ドイツは世界初の燃料電池列車が運行するなど、水素社会への関心が高まる中で、オーストリアのリンツで署名された拘束力のない合意は、既存のガス・グリッドを使用して再生可能エネルギーで生産された水素を配給するという考え方を含んでいる。水素を燃料として使うことは化石燃料の置き換えにすぎないように見えるが、実はそうではない。当面は水素製造に再生可能エネルギーを使うことは、大局的にみれば太陽エネルギーを貯蔵可能な化学エネルギーに変換する、再生可能エネルギーの進歩形なのである。

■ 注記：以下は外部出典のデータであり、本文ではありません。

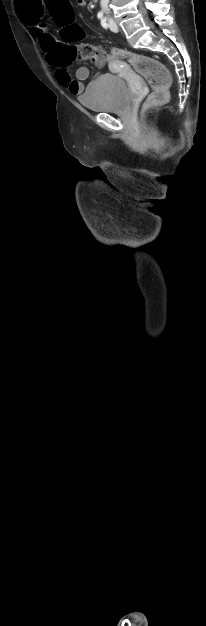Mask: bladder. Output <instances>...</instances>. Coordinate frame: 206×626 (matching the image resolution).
I'll return each mask as SVG.
<instances>
[{"label":"bladder","instance_id":"31cf9c89","mask_svg":"<svg viewBox=\"0 0 206 626\" xmlns=\"http://www.w3.org/2000/svg\"><path fill=\"white\" fill-rule=\"evenodd\" d=\"M131 94L127 83L114 75H102L79 96V102L93 112L118 113L127 110Z\"/></svg>","mask_w":206,"mask_h":626}]
</instances>
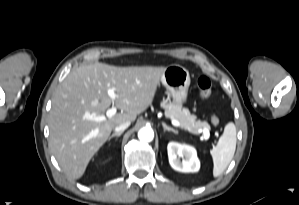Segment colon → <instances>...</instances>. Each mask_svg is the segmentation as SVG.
Returning a JSON list of instances; mask_svg holds the SVG:
<instances>
[{
  "instance_id": "5ec220e1",
  "label": "colon",
  "mask_w": 299,
  "mask_h": 205,
  "mask_svg": "<svg viewBox=\"0 0 299 205\" xmlns=\"http://www.w3.org/2000/svg\"><path fill=\"white\" fill-rule=\"evenodd\" d=\"M197 88L199 90V94L202 98L207 99L212 95V83L211 80L207 76H201L197 79ZM211 123L214 126L219 124V118L216 114L211 116Z\"/></svg>"
}]
</instances>
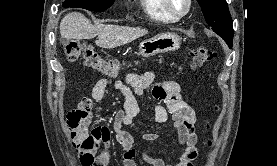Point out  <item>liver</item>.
Returning a JSON list of instances; mask_svg holds the SVG:
<instances>
[{"label": "liver", "mask_w": 277, "mask_h": 166, "mask_svg": "<svg viewBox=\"0 0 277 166\" xmlns=\"http://www.w3.org/2000/svg\"><path fill=\"white\" fill-rule=\"evenodd\" d=\"M148 33L145 29L118 25H93L89 19L78 12L68 13L60 22L62 39H92L98 36L96 45L112 49L128 44Z\"/></svg>", "instance_id": "liver-1"}]
</instances>
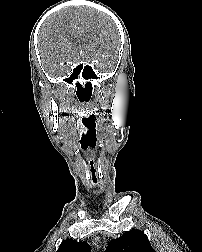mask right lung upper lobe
<instances>
[{
  "label": "right lung upper lobe",
  "mask_w": 202,
  "mask_h": 252,
  "mask_svg": "<svg viewBox=\"0 0 202 252\" xmlns=\"http://www.w3.org/2000/svg\"><path fill=\"white\" fill-rule=\"evenodd\" d=\"M57 252H91V248L87 242L66 239L61 243Z\"/></svg>",
  "instance_id": "obj_1"
}]
</instances>
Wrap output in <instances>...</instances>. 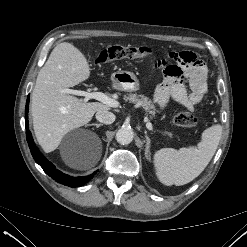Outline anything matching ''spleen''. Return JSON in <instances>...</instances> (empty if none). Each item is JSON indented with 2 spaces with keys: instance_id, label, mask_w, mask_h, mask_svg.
Masks as SVG:
<instances>
[{
  "instance_id": "1",
  "label": "spleen",
  "mask_w": 247,
  "mask_h": 247,
  "mask_svg": "<svg viewBox=\"0 0 247 247\" xmlns=\"http://www.w3.org/2000/svg\"><path fill=\"white\" fill-rule=\"evenodd\" d=\"M221 135L222 126L216 124L203 131L197 147L163 148L155 152L153 164L159 181L167 186H181L194 180L209 164Z\"/></svg>"
}]
</instances>
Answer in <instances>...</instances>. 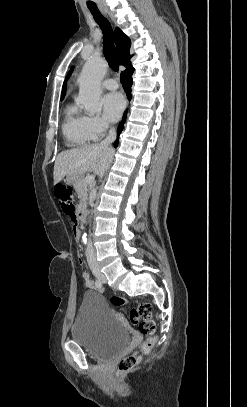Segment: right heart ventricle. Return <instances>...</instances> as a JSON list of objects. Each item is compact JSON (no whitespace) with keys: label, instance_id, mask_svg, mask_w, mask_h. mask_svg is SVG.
Instances as JSON below:
<instances>
[{"label":"right heart ventricle","instance_id":"obj_1","mask_svg":"<svg viewBox=\"0 0 247 407\" xmlns=\"http://www.w3.org/2000/svg\"><path fill=\"white\" fill-rule=\"evenodd\" d=\"M62 131L66 143L71 147H81L94 140L88 127L87 116L73 104L65 108Z\"/></svg>","mask_w":247,"mask_h":407}]
</instances>
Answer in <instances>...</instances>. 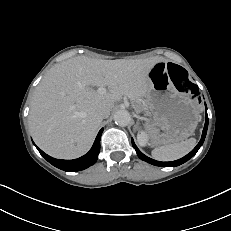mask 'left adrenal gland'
Segmentation results:
<instances>
[{"instance_id":"a2214340","label":"left adrenal gland","mask_w":231,"mask_h":231,"mask_svg":"<svg viewBox=\"0 0 231 231\" xmlns=\"http://www.w3.org/2000/svg\"><path fill=\"white\" fill-rule=\"evenodd\" d=\"M137 126H139V122H137Z\"/></svg>"}]
</instances>
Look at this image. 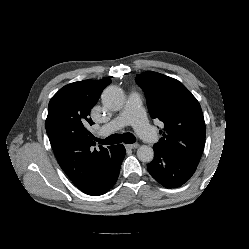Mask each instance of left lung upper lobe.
<instances>
[{"mask_svg": "<svg viewBox=\"0 0 249 249\" xmlns=\"http://www.w3.org/2000/svg\"><path fill=\"white\" fill-rule=\"evenodd\" d=\"M150 116L164 123L163 135L154 146L163 147L197 166L205 144V122L197 99L178 80L146 71L136 75Z\"/></svg>", "mask_w": 249, "mask_h": 249, "instance_id": "left-lung-upper-lobe-1", "label": "left lung upper lobe"}]
</instances>
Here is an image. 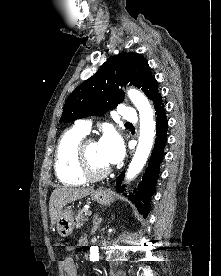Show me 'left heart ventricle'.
<instances>
[{"label":"left heart ventricle","instance_id":"left-heart-ventricle-1","mask_svg":"<svg viewBox=\"0 0 221 276\" xmlns=\"http://www.w3.org/2000/svg\"><path fill=\"white\" fill-rule=\"evenodd\" d=\"M87 156L89 162L94 170L102 171L106 169L109 165L102 159L98 143L92 142L87 146Z\"/></svg>","mask_w":221,"mask_h":276}]
</instances>
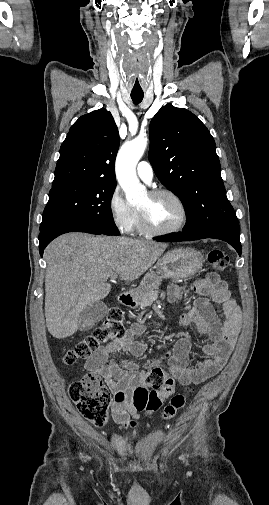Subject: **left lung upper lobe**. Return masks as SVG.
Returning a JSON list of instances; mask_svg holds the SVG:
<instances>
[{
	"instance_id": "1",
	"label": "left lung upper lobe",
	"mask_w": 269,
	"mask_h": 505,
	"mask_svg": "<svg viewBox=\"0 0 269 505\" xmlns=\"http://www.w3.org/2000/svg\"><path fill=\"white\" fill-rule=\"evenodd\" d=\"M149 161L185 207L183 234L240 232L221 178L215 141L193 113L171 104L157 112L150 124Z\"/></svg>"
}]
</instances>
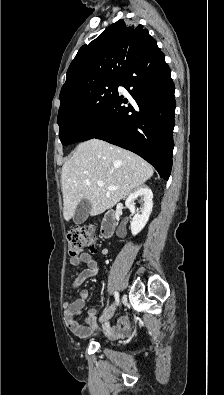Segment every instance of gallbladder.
<instances>
[{
  "mask_svg": "<svg viewBox=\"0 0 224 395\" xmlns=\"http://www.w3.org/2000/svg\"><path fill=\"white\" fill-rule=\"evenodd\" d=\"M90 212H91V203L86 199H82L76 207L73 216V222L76 225H80L84 223L87 220Z\"/></svg>",
  "mask_w": 224,
  "mask_h": 395,
  "instance_id": "obj_1",
  "label": "gallbladder"
}]
</instances>
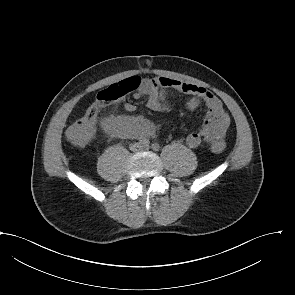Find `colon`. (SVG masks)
Masks as SVG:
<instances>
[{"instance_id":"colon-1","label":"colon","mask_w":295,"mask_h":295,"mask_svg":"<svg viewBox=\"0 0 295 295\" xmlns=\"http://www.w3.org/2000/svg\"><path fill=\"white\" fill-rule=\"evenodd\" d=\"M140 85L141 78L134 76L100 91L83 116L67 129L66 137L68 141L75 146L86 145L93 137L100 110L121 101L126 94L138 90ZM210 147L214 152H222L225 149V142L216 140L210 144Z\"/></svg>"}]
</instances>
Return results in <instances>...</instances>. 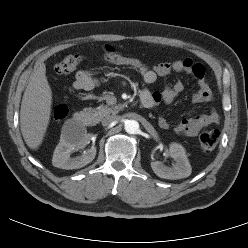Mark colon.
<instances>
[{"mask_svg": "<svg viewBox=\"0 0 248 248\" xmlns=\"http://www.w3.org/2000/svg\"><path fill=\"white\" fill-rule=\"evenodd\" d=\"M102 58L110 63L124 65L136 70H141L149 67L142 60L124 55L116 51L111 46H104L102 51ZM84 61V57L79 54H69L64 56L55 66V71L59 75H69L73 73L77 67ZM68 109L65 105L60 104L54 108L53 118L55 121H62L66 118ZM219 132L217 130H210L202 133L199 138V143L205 152H211L215 149L219 141Z\"/></svg>", "mask_w": 248, "mask_h": 248, "instance_id": "1", "label": "colon"}]
</instances>
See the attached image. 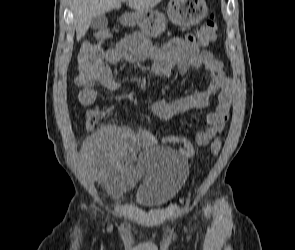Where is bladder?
I'll list each match as a JSON object with an SVG mask.
<instances>
[{"label":"bladder","mask_w":295,"mask_h":250,"mask_svg":"<svg viewBox=\"0 0 295 250\" xmlns=\"http://www.w3.org/2000/svg\"><path fill=\"white\" fill-rule=\"evenodd\" d=\"M136 166L144 170L137 188V203L145 208H158L168 203L186 180L189 170L187 160L169 147L144 150Z\"/></svg>","instance_id":"1"}]
</instances>
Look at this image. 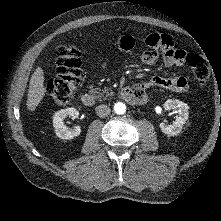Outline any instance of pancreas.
<instances>
[{
    "label": "pancreas",
    "instance_id": "1",
    "mask_svg": "<svg viewBox=\"0 0 221 221\" xmlns=\"http://www.w3.org/2000/svg\"><path fill=\"white\" fill-rule=\"evenodd\" d=\"M91 93H94V94H98V97H102L104 94L107 96H112L113 95V92L110 88H104V90L102 91V93H99L96 89H92L91 90Z\"/></svg>",
    "mask_w": 221,
    "mask_h": 221
}]
</instances>
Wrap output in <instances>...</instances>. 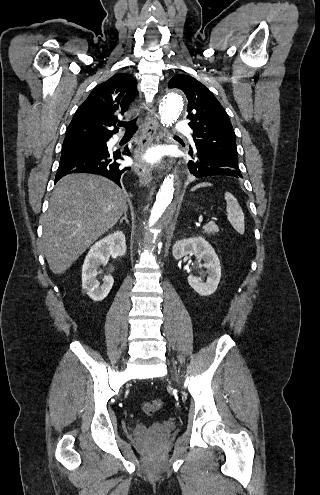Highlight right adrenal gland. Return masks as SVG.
Masks as SVG:
<instances>
[{"label":"right adrenal gland","mask_w":320,"mask_h":495,"mask_svg":"<svg viewBox=\"0 0 320 495\" xmlns=\"http://www.w3.org/2000/svg\"><path fill=\"white\" fill-rule=\"evenodd\" d=\"M125 221L127 224H129V220L127 219V211L124 212V216L120 219V224Z\"/></svg>","instance_id":"1"}]
</instances>
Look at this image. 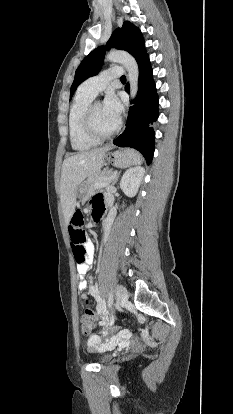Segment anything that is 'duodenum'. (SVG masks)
Listing matches in <instances>:
<instances>
[{
    "mask_svg": "<svg viewBox=\"0 0 233 414\" xmlns=\"http://www.w3.org/2000/svg\"><path fill=\"white\" fill-rule=\"evenodd\" d=\"M111 212H113V211H111ZM100 216H101V211H100V210H95V211L93 212V218H94V219H99V218H100Z\"/></svg>",
    "mask_w": 233,
    "mask_h": 414,
    "instance_id": "410a0bca",
    "label": "duodenum"
}]
</instances>
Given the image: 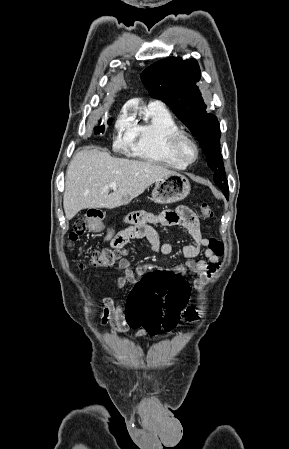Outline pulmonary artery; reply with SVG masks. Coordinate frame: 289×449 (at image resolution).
<instances>
[{"label":"pulmonary artery","mask_w":289,"mask_h":449,"mask_svg":"<svg viewBox=\"0 0 289 449\" xmlns=\"http://www.w3.org/2000/svg\"><path fill=\"white\" fill-rule=\"evenodd\" d=\"M152 104H159V105H162V103L161 102H159V101H154V102H151Z\"/></svg>","instance_id":"1"}]
</instances>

温室効果ガスを放出する燃料が水素で置き換えられた「水素経済」の考え方は、数十年前からあり、日本は水素社会への転換シナリオに取り組んでいる。水素社会では、風力、太陽光、水力などの再生可能エネルギーの供給変動による問題を解決できる。これらの供給源から発生した電気を水素に変換することにより、エネルギーを大きなタンクに貯蔵し、必要に応じて再び放出することができるからである。
EUは、2015年のパリ協定の下で水素が炭素排出削減の義務を果たすのに水素社会が有効であるとしている。背景には原子炉数が減少の一路をたどる中で、天然ガスの輸入を減らすエネルギー安全保障政策がある。大部分は現在ロシアやEU外の国からの輸入に頼っている。エネルギーの貯蔵と輸送の手段としての水素の使用で化石燃料の代替エネルギーへの転換が加速すると考えられている。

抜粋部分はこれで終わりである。